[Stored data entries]
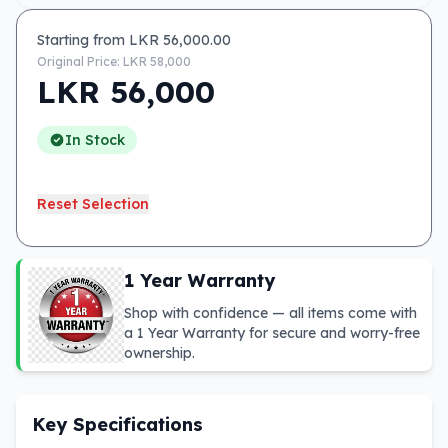
Starting from LKR
56,000.00
Original Price: LKR
58,000
LKR
56,000
In Stock
Reset Selection
1 Year Warranty
Shop with confidence — all items come with
a 1 Year Warranty for secure and worry-free
ownership.
Key Specifications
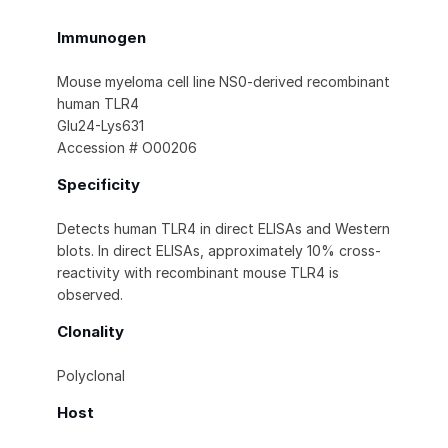
Immunogen
Mouse myeloma cell line NS0-derived recombinant
human TLR4
Glu24-Lys631
Accession # O00206
Specificity
Detects human TLR4 in direct ELISAs and Western
blots. In direct ELISAs, approximately 10% cross-
reactivity with recombinant mouse TLR4 is
observed.
Clonality
Polyclonal
Host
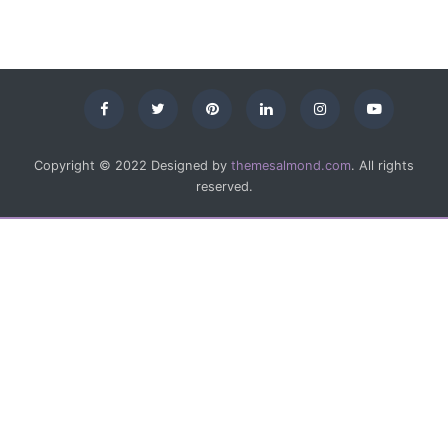
Copyright © 2022 Designed by
themesalmond.com
. All rights
reserved.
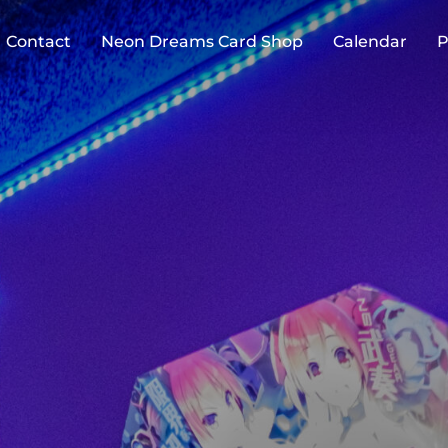
Contact
Neon Dreams Card Shop
Calendar
P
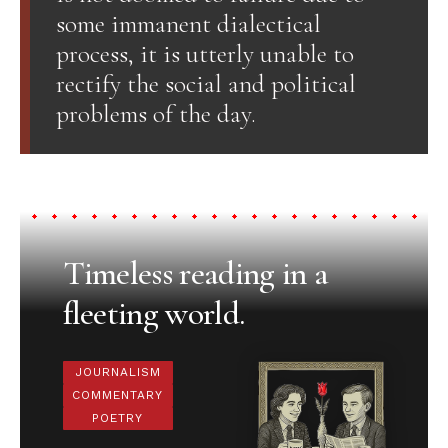
some immanent dialectical
process, it is utterly unable to
rectify the social and political
problems of the day.
Timeless reading in a
fleeting world.
JOURNALISM
COMMENTARY
POETRY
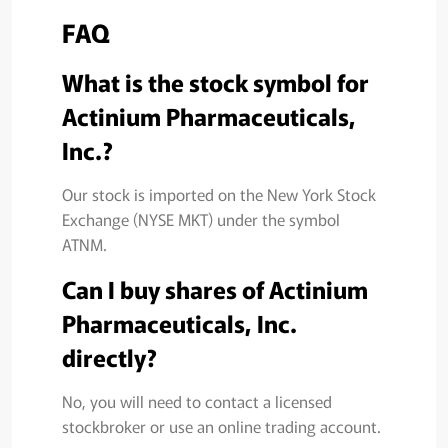
FAQ
What is the stock symbol for
Actinium Pharmaceuticals,
Inc.?
Our stock is imported on the New York Stock
Exchange (NYSE MKT) under the symbol
ATNM.
Can I buy shares of Actinium
Pharmaceuticals, Inc.
directly?
No, you will need to contact a licensed
stockbroker or use an online trading account.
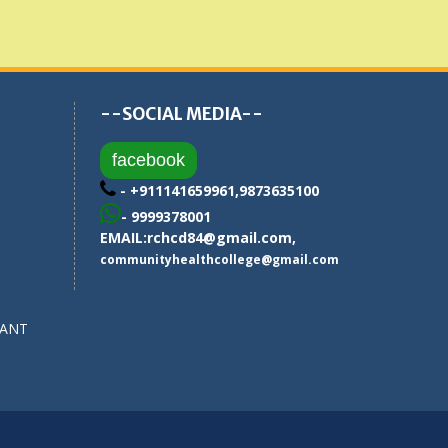
--SOCIAL MEDIA--
facebook
- +911141659961,9873635100
- 9999378001
EMAIL:
rchcd84@gmail.com
,
communityhealthcollege@gmail.com
SANT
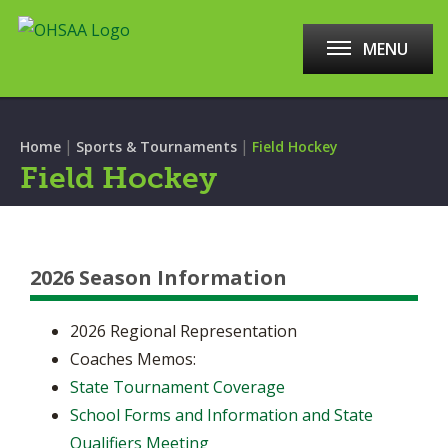
MENU
|
|
Home
Sports & Tournaments
Field Hockey
Field Hockey
2026 Season Information
2026 Regional Representation
Coaches Memos:
State Tournament Coverage
School Forms and Information and State
Qualifiers Meeting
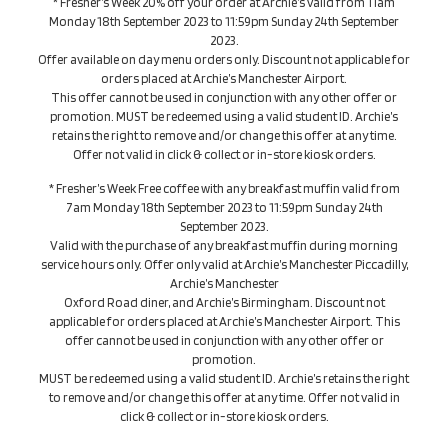
* Fresher’s Week 20% off your order at Archie’s valid from 11am
Monday 18th September 2023 to 11:59pm Sunday 24th September
2023.
Offer available on day menu orders only. Discount not applicable for
orders placed at Archie’s Manchester Airport.
This offer cannot be used in conjunction with any other offer or
promotion. MUST be redeemed using a valid student ID. Archie’s
retains the right to remove and/or change this offer at any time.
Offer not valid in click & collect or in-store kiosk orders.
* Fresher’s Week Free coffee with any breakfast muffin valid from
7am Monday 18th September 2023 to 11:59pm Sunday 24th
September 2023.
Valid with the purchase of any breakfast muffin during morning
service hours only. Offer only valid at Archie’s Manchester Piccadilly,
Archie’s Manchester
Oxford Road diner, and Archie’s Birmingham. Discount not
applicable for orders placed at Archie’s Manchester Airport. This
offer cannot be used in conjunction with any other offer or
promotion.
MUST be redeemed using a valid student ID. Archie’s retains the right
to remove and/or change this offer at any time. Offer not valid in
click & collect or in-store kiosk orders.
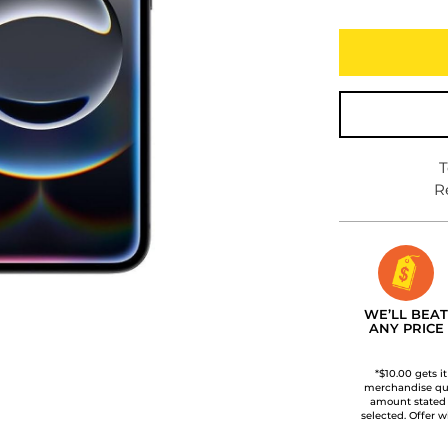
T
R
WE’LL BEAT
ANY PRICE
*$10.00 gets i
merchandise qua
amount stated
selected. Offer w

**THE PROBLEM:**
Wherever a line in the records contains the word "breakfast", copy that line.

**WRITTEN SOLUTION:**
* Fresher’s Week Free coffee with any breakfast muffin valid from
Valid with the purchase of any breakfast muffin during morning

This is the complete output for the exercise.